A vast resource of previously discovered physical and genetic interactions is recorded in the primary literature for many species, including yeast. In general, interactions reported in the literature are reliable: many have been verified by multiple experimental methods and/or more than one research group; most are based on methods of known sensitivity and reproducibility in well controlled experiments; most are reported in the context of supporting cell biological information; and all have been subjected to the scrutiny of peer review. But while publications on individual genes are readily accessed through public databases such as PubMed, the embedded interaction data have not been systematically compiled in a searchable relational database. The Yeast Proteome Database (YPD) represented the first systematic effort to compile protein-interaction and other data from the literature [36
]; but although originally free of charge to academic users, YPD is now available only on a subscription basis. A number of important databases that curate protein and genetic interactions from the literature have been developed, including the Munich Information Center for Protein Sequences (MIPS) database [37
], the Molecular Interactions (MINT) database [38
], the IntAct database [39
], the Database of Interacting Proteins (DIP) [40
], the Biomolecular Interaction Network Database (BIND) [41
], the Human Protein Reference Database (HPRD) [42
], and the BioGRID database [43
]. At present, however, interactions recorded in these databases represent only partial coverage of the primary literature. The efforts of these databases will be facilitated by a recently established consortium of interaction databases, termed the International Molecular Exchange Consortium (IMEx) [45
], which aims both to implement a structured vocabulary to describe interaction data (the Protein Standards Initiative-Molecular Interaction, PSI-MI [46
]) and to openly disseminate interaction records. A systematic international effort to codify gene function by the Gene Ontology (GO) Consortium also records protein and genetic interactions as functional evidence codes [47
], which can therefore be used to infer interaction networks [48
Despite the fact that many interactions are clearly documented in the literature, these data are not yet in a form that can be readily applied to network or system-level analysis. Manual curation of the literature specifically for gene and protein interactions poses a number of problems, including curation consistency, the myriad possible levels of annotation detail, and the sheer volume of text that must be distilled. Moreover, because structured vocabularies have not been implemented in biological publications, automated machine-learning methods are unable to reliably extract most interaction information from full-text sources [49
]. Budding yeast represents an ideal test case for systematic literature curation, both because the genome is annotated to an unparalleled degree of accuracy and because a large fraction of genes are characterized [50
]. Approximately 4,200 budding yeast open reading frames (ORFs) have been functionally interrogated by one means or another [51
]. At the same time, because some 1,500 are currently classified by the GO term 'biological process unknown', a substantial number of gene functions remain to be assigned or inferred.
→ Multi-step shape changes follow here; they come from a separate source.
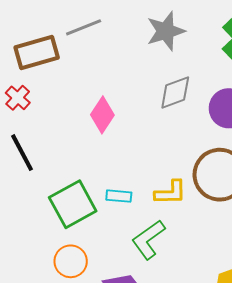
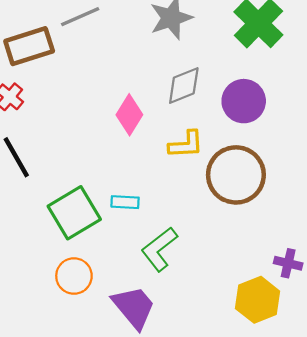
pink diamond: (102, 115) -> (129, 115), moved
yellow L-shape: (171, 193) -> (186, 145), moved

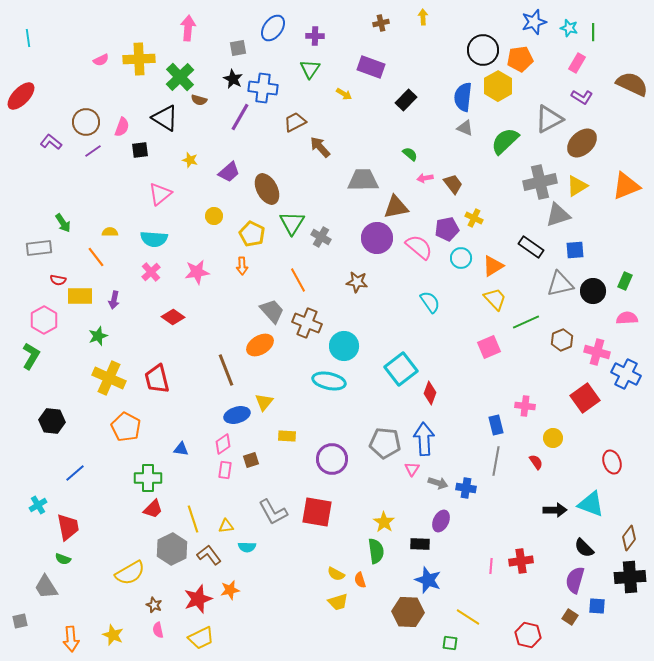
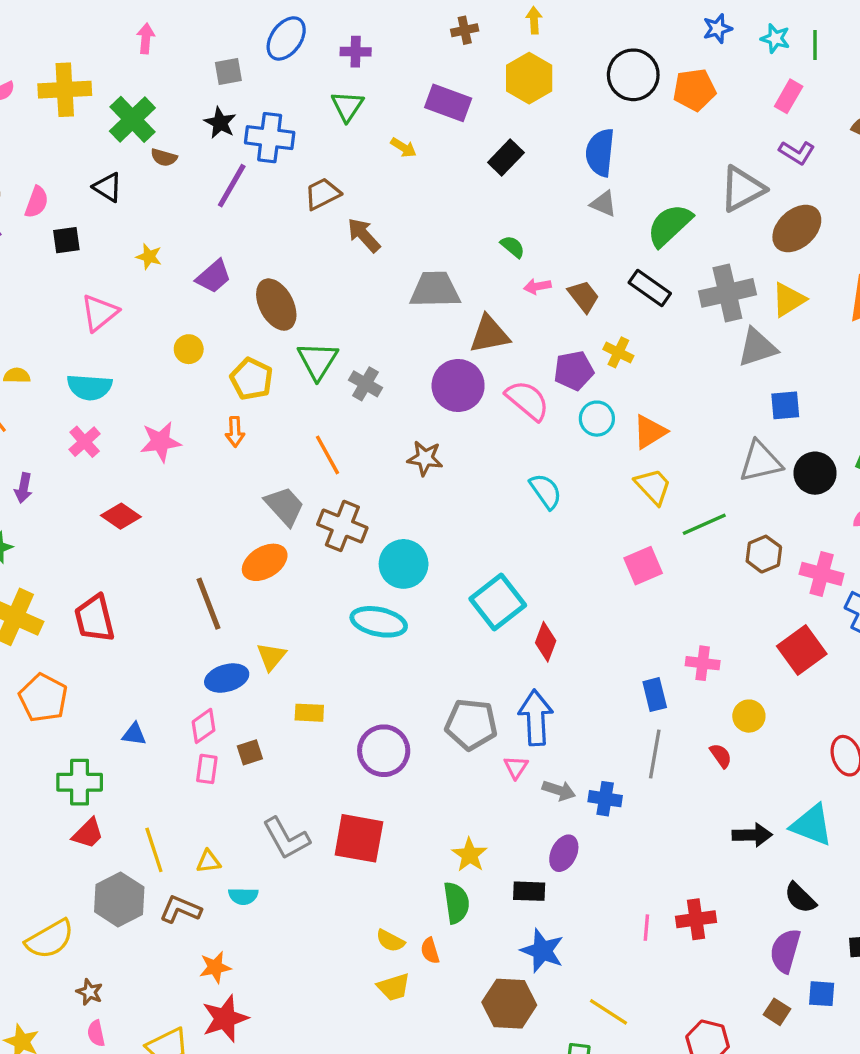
blue star: (534, 22) -> (718, 29), size x0.7
pink arrow: (188, 28) -> (146, 38), size x0.7
yellow hexagon: (498, 86) -> (529, 78), moved
black triangle: (165, 118) -> (108, 187), size x0.7
black rectangle: (531, 247) -> (650, 288), moved
brown L-shape: (209, 555) -> (180, 909), turned -30
red star: (198, 599) -> (225, 1018), moved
Here we report a literature-curated (LC) dataset of 33,311 protein and genetic interactions, representing 19,499 non-redundant interactions, from a total of 6,148 publications in the primary literature. The low overlap between the LC dataset and existing HTP datasets suggests that known physical and genetic interaction space may be far from saturating. Analysis of the network properties of the LC dataset supports some conclusions based on HTP data but refutes others. The systematic LC dataset improves prediction of gene function and provides a resource for future endeavors in network biology.